Data records »
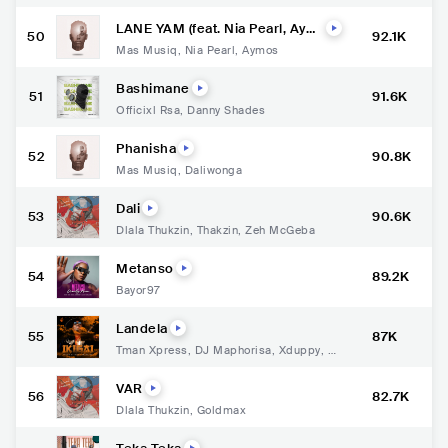
akhekhe Jr
LANE YAM (feat. Nia Pearl, Aym
50
92.1K
os & Musa Keyz)
Mas Musiq
,
Nia Pearl
,
Aymos
Bashimane
51
91.6K
Officixl Rsa
,
Danny Shades
Phanisha
52
90.8K
Mas Musiq
,
Daliwonga
Dali
53
90.6K
Dlala Thukzin
,
Thakzin
,
Zeh McGeba
Metanso
54
89.2K
Bayor97
Landela
55
87K
Tman Xpress
,
DJ Maphorisa
,
Xduppy
,
DJ
Raybel
VAR
56
82.7K
Dlala Thukzin
,
Goldmax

Work to be completed » The expected result is a copy of each line in the records where "Pearl" appears.

Task answer »
LANE YAM (feat. Nia Pearl, Aym
Nia Pearl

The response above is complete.